Isilon are now surfacing up a bunch of device capabilities with VASA. These are now visible in the vSphere client when examining datastores.



ARCHIVE Datastore resides on Isilon NL-series hardware
CAPACITY Datastore resides on Isilon X-Series hardware
HYBRID Datastore resides on a mixed Isilon hardware configuration
INVALID Datastore resides on a mixed Isilon hardware configuration
PERFORMANCE Datastore resides on Isilon S-Series hardware or SSD accelerated storage
ULTRA_PERFORMANCE Datastore resides on Isilon S-Series hardware with SSD acceleration
UNKNOWN The Storage Capability for this object is Unknown

This is great to see. Isilon customers who deploy the VASA plugin along with upgrading to the Mavericks release can now reap the full benefits of VMware’s Profile Driven Storage feature. What this means is that deployments of VMs will always be error free, allowing you to select the correct datastore for your VM each & every time. The other benefit is that you can constantly check the compliance state of your VMs storage throughout its life-cycle (e.g. detect if someone inadvertently migrated to a lower tier of backing storage). You can learn more about Storage Profile but this blog post I did on the vSphere Storage Blog.

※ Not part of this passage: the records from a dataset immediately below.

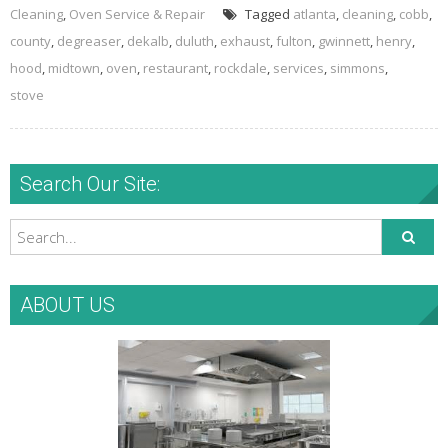
Cleaning
,
Oven Service & Repair
Tagged
atlanta
,
cleaning
,
cobb
,
county
,
degreaser
,
dekalb
,
duluth
,
exhaust
,
fulton
,
gwinnett
,
henry
,
hood
,
midtown
,
oven
,
restaurant
,
rockdale
,
services
,
simmons
,
stove
Search Our Site:
ABOUT US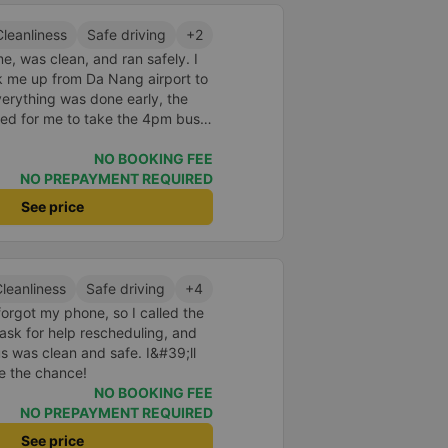
Cleanliness
Safe driving
+2
, was clean, and ran safely. I
k me up from Da Nang airport to
erything was done early, the
ed for me to take the 4pm bus. I
only discovered it a few days
elped me find it. Next time I
NO BOOKING FEE
 Ngai, I will continue to use Ha
NO PREPAYMENT REQUIRED
See price
leanliness
Safe driving
+4
forgot my phone, so I called the
ask for help rescheduling, and
us was clean and safe. I&#39;ll
ve the chance!
NO BOOKING FEE
NO PREPAYMENT REQUIRED
See price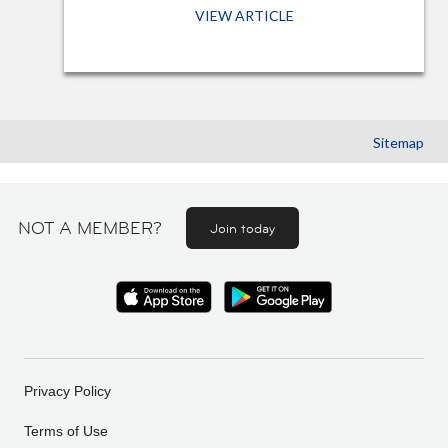
VIEW ARTICLE
Sitemap
NOT A MEMBER?
Join today
Privacy Policy
Terms of Use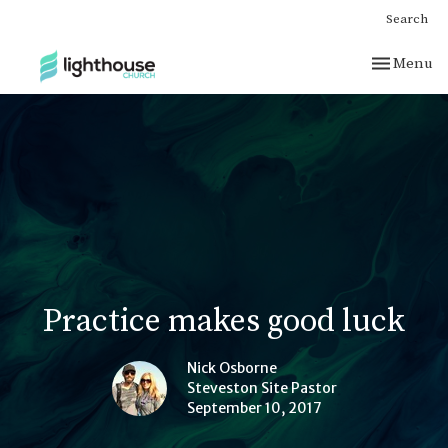
Search
Toggle nav
Menu
Practice makes good luck
Nick Osborne
Steveston Site Pastor
September 10, 2017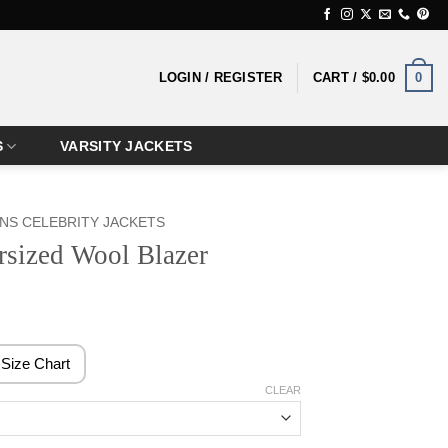
0
LOGIN / REGISTER
CART /
$
0.00
S
VARSITY JACKETS
S CELEBRITY JACKETS
rsized Wool Blazer
rice
ange:
138.99
Size Chart
hrough
CLEAR
158.99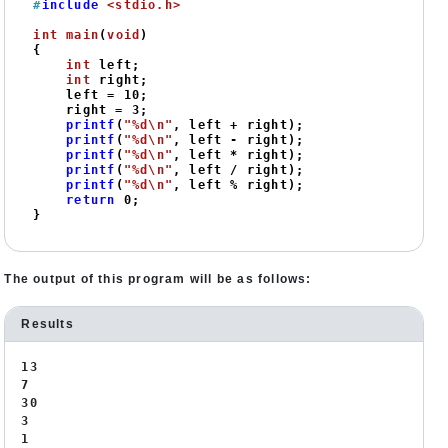
#
include
<stdio.h>
int
main
(
void
)
{

int
 left;

int
 right;

    left = 
10
;

    right = 
3
;

printf
(
"%d\n"
, left + right);

printf
(
"%d\n"
, left - right);

printf
(
"%d\n"
, left * right);

printf
(
"%d\n"
, left / right);

printf
(
"%d\n"
, left % right);

return
0
;

}
The output of this program will be as follows:
Results
13
7
30
3
1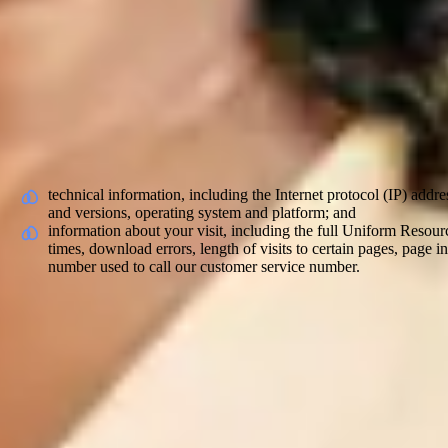
What Personal Data We Collect and Whe
You may give us information about you when applying for a role or posi
Elder. This information may include your employment history, resume 
Information we collect about you
With regard to each of your visits to our internal and external sites w
technical information, including the Internet protocol (IP) addr
and versions, operating system and platform; and
information about your visit, including the full Uniform Resou
times, download errors, length of visits to certain pages, page
number used to call our customer service number.
Information received from other sources
We may receive information from other sources, such as from third par
existing carers and/or employees (where they refer you); from our cu
Automated decision making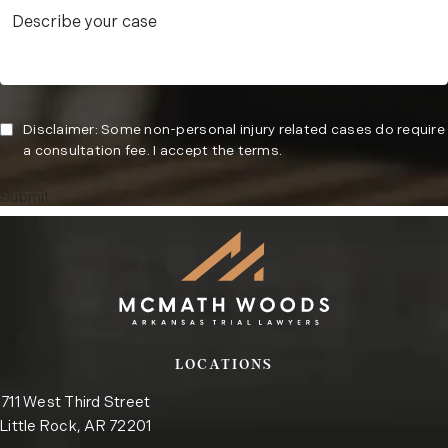
Disclaimer: Some non-personal injury related cases do require
a consultation fee. I accept the terms.
Submit
LOCATIONS
711 West Third Street
Little Rock, AR 72201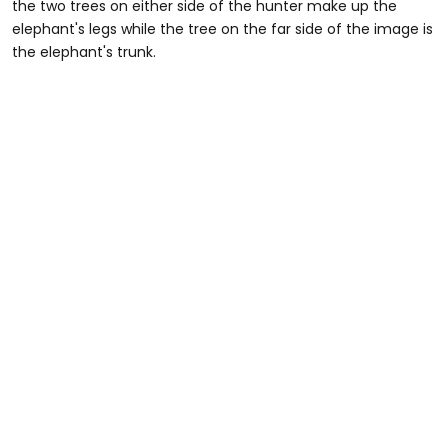
the two trees on either side of the hunter make up the
elephant's legs while the tree on the far side of the image is
the elephant's trunk.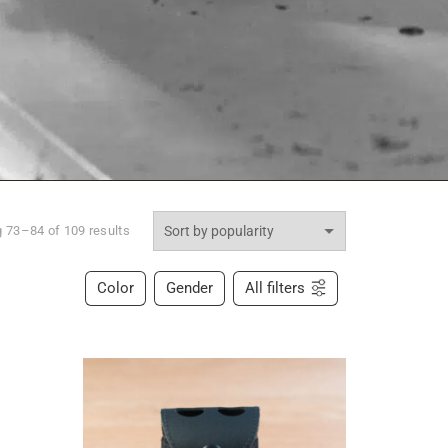
 73–84 of 109 results
Color
Gender
All filters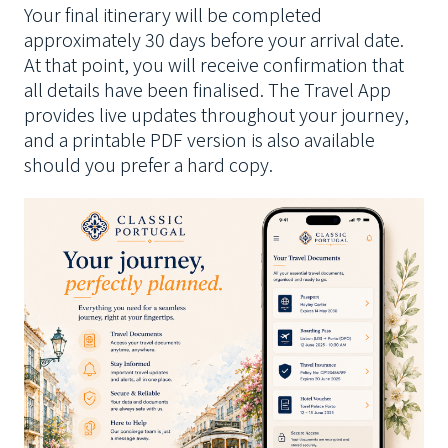
Your final itinerary will be completed
approximately 30 days before your arrival date.
At that point, you will receive confirmation that
all details have been finalised. The Travel App
provides live updates throughout your journey,
and a printable PDF version is also available
should you prefer a hard copy.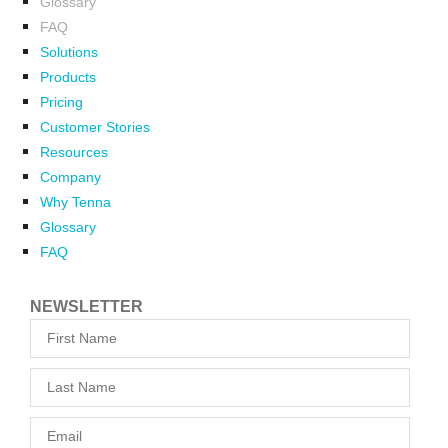
Glossary
FAQ
Solutions
Products
Pricing
Customer Stories
Resources
Company
Why Tenna
Glossary
FAQ
NEWSLETTER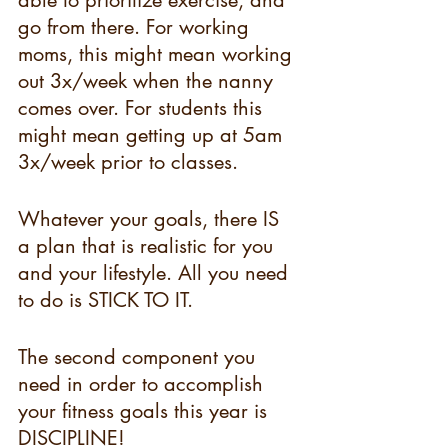
able to prioritize exercise, and 
go from there. For working 
moms, this might mean working 
out 3x/week when the nanny 
comes over. For students this 
might mean getting up at 5am 
3x/week prior to classes.
Whatever your goals, there IS 
a plan that is realistic for you 
and your lifestyle. All you need 
to do is STICK TO IT.
The second component you 
need in order to accomplish 
your fitness goals this year is 
DISCIPLINE!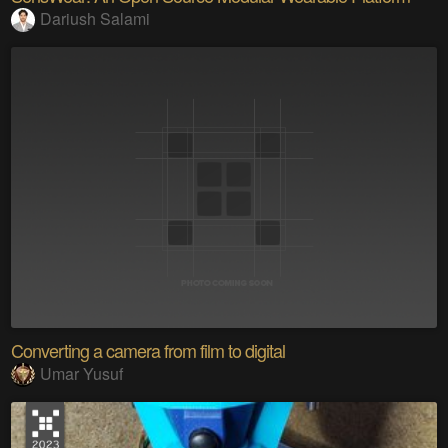
Dariush Salami
Converting a camera from film to digital
Umar Yusuf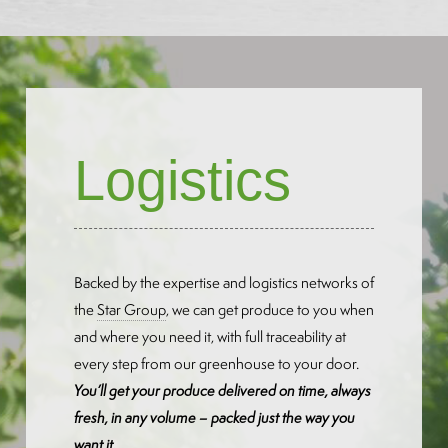
Logistics
Backed by the expertise and logistics networks of
the
Star Group
, we can get produce to you when
and where you need it, with full traceability at
every step from our greenhouse to your door.
You’ll get your produce delivered on time, always
fresh, in any volume – packed just the way you
want it.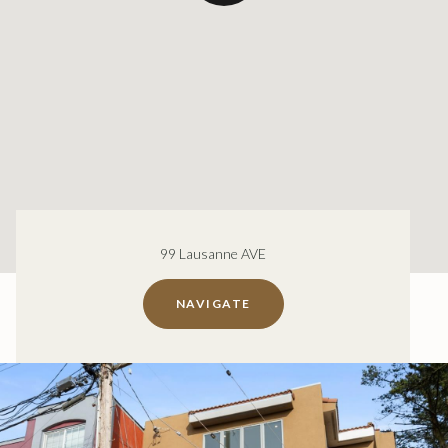
99 Lausanne AVE
NAVIGATE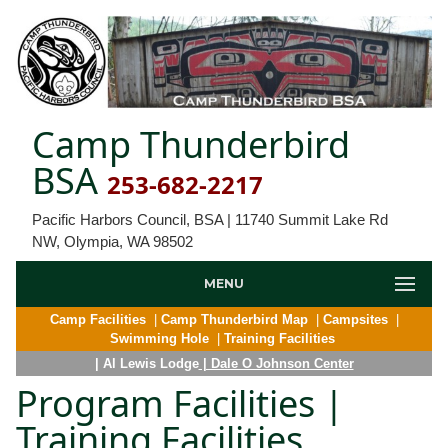
Camp Thunderbird
BSA
253-682-2217
Pacific Harbors Council, BSA | 11740 Summit Lake Rd
NW, Olympia, WA 98502
MENU
Camp Facilities
|
Camp Thunderbird Map
|
Campsites
|
Swimming Hole
|
Training Facilities
| Al Lewis Lodge
| Dale O Johnson Center
Program Facilities |
Training Facilities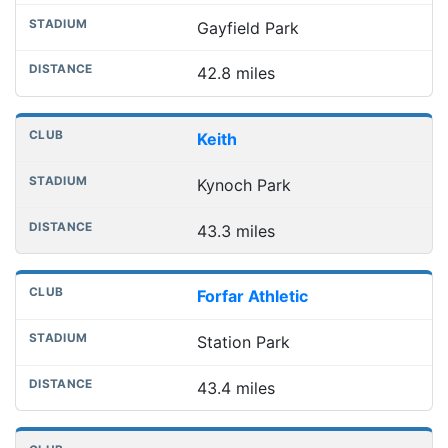
Gayfield Park
42.8 miles
Keith
Kynoch Park
43.3 miles
Forfar Athletic
Station Park
43.4 miles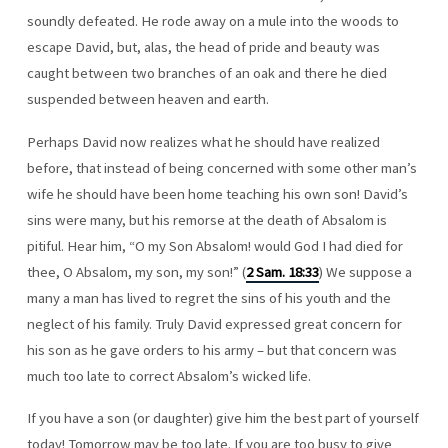
soundly defeated. He rode away on a mule into the woods to
escape David, but, alas, the head of pride and beauty was
caught between two branches of an oak and there he died
suspended between heaven and earth.
Perhaps David now realizes what he should have realized
before, that instead of being concerned with some other man’s
wife he should have been home teaching his own son! David’s
sins were many, but his remorse at the death of Absalom is
pitiful. Hear him, “O my Son Absalom! would God I had died for
thee, O Absalom, my son, my son!” (
2 Sam. 18:33
) We suppose a
many a man has lived to regret the sins of his youth and the
neglect of his family. Truly David expressed great concern for
his son as he gave orders to his army – but that concern was
much too late to correct Absalom’s wicked life.
If you have a son (or daughter) give him the best part of yourself
today! Tomorrow may be too late. If you are too busy to give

We don’t have enough vendors doing offloading with VAAI NAS, so it is a welcome sign to see Isilon introduce this. And I certainly like the VASA capability descriptions that they are surfacing up – I think this make it nice and clear to Isilon customers what sort of device(s) are backing their respective datastores.

EMC are a diamond sponsor at this years VMworld 2012 in San Francisco. I’m sure Jay, James and the rest of the Isilon team would be delighted to show you these new features. You’ll find those guys at booth 1203.